*Problem details*
Pick each line containing "wurde" out of the records.

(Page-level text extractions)
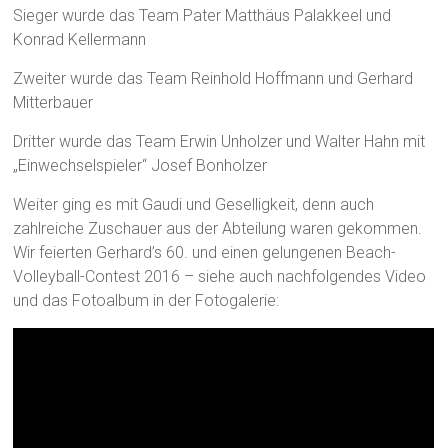
Sieger wurde das Team Pater Matthäus Palakkeel und
Konrad Kellermann
Zweiter wurde das Team Reinhold Hoffmann und Gerhard
Mitterbauer
Dritter wurde das Team Erwin Unholzer und Walter Hahn mit
„Einwechselspieler“ Josef Bonholzer
Weiter ging es mit Gaudi und Geselligkeit, denn auch
zahlreiche Zuschauer aus der Abteilung waren gekommen.
Wir feierten Gerhard’s 60. und einen gelungenen Beach-
Volleyball-Contest 2016 – siehe auch nachfolgendes Video
und das Fotoalbum in der Fotogalerie:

*Result of the task*
Sieger wurde das Team Pater Matthäus Palakkeel und
Zweiter wurde das Team Reinhold Hoffmann und Gerhard
Dritter wurde das Team Erwin Unholzer und Walter Hahn mit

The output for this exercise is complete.